Records from a data source
= = = = = = =

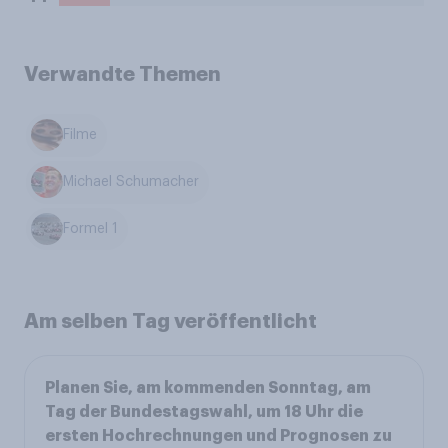
Verwandte Themen
Filme
Michael Schumacher
Formel 1
Am selben Tag veröffentlicht
Planen Sie, am kommenden Sonntag, am
Tag der Bundestagswahl, um 18 Uhr die
ersten Hochrechnungen und Prognosen zu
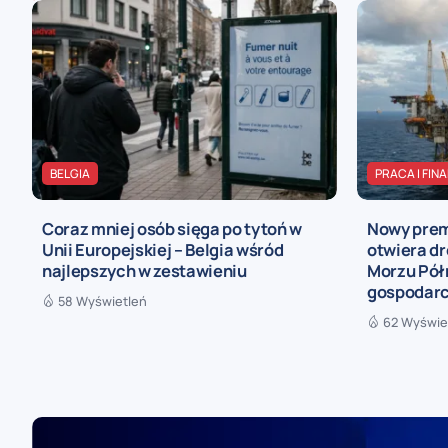
BELGIA
PRACA I FIN
Coraz mniej osób sięga po tytoń w
Nowy premi
Unii Europejskiej – Belgia wśród
otwiera d
najlepszych w zestawieniu
Morzu Pół
gospodarcz
58 Wyświetleń
62 Wyświe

= = = = = = =

* Problem to solve: Please retype the lines from the one containing "Michael Schumacher" through the last line of the records above, exactly as written, and leave out any pictures.

* Completed exercise:
Michael Schumacher
Formel 1
Am selben Tag veröffentlicht
Planen Sie, am kommenden Sonntag, am
Tag der Bundestagswahl, um 18 Uhr die
ersten Hochrechnungen und Prognosen zu
BELGIA
PRACA I FIN
Coraz mniej osób sięga po tytoń w
Nowy premi
Unii Europejskiej – Belgia wśród
otwiera d
najlepszych w zestawieniu
Morzu Pół
gospodarcz
58 Wyświetleń
62 Wyświe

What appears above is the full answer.